** What needs to be done **
Filter the entries and keep only the lines where the string "screenshot" appears.

====== Recorded information ======

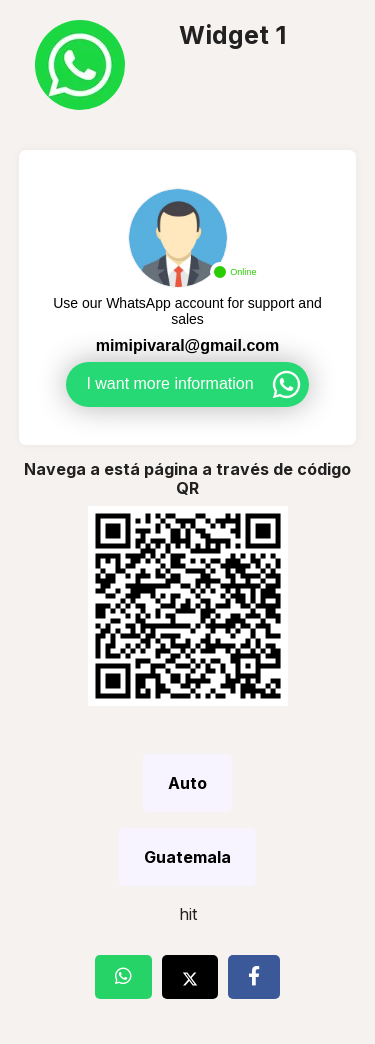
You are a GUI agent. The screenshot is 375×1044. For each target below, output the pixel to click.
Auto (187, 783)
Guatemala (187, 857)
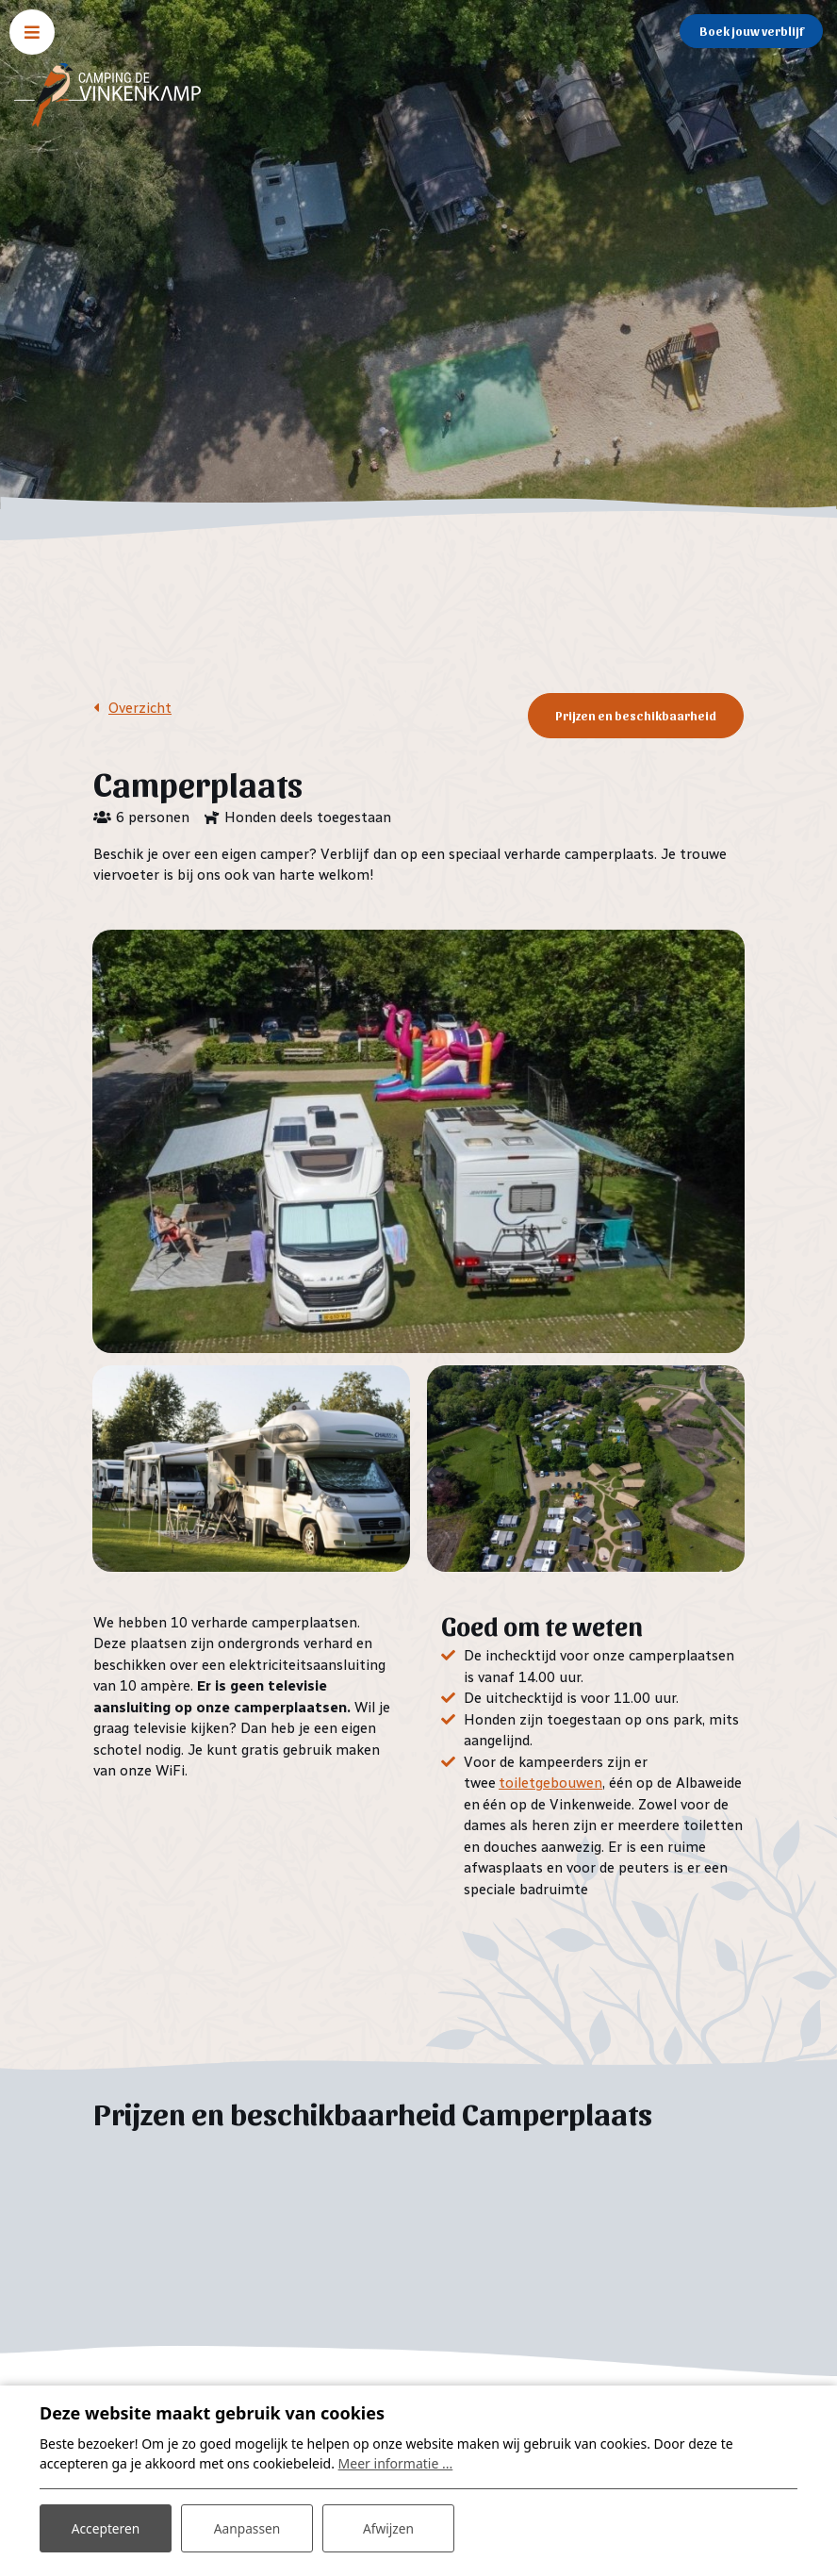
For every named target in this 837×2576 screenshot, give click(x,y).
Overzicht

======

** The answer **
You are a GUI agent. The screenshot is 375×1044. For each target below, output the pixel to click.
For every named target in this 837×2576 screenshot, give click(x,y).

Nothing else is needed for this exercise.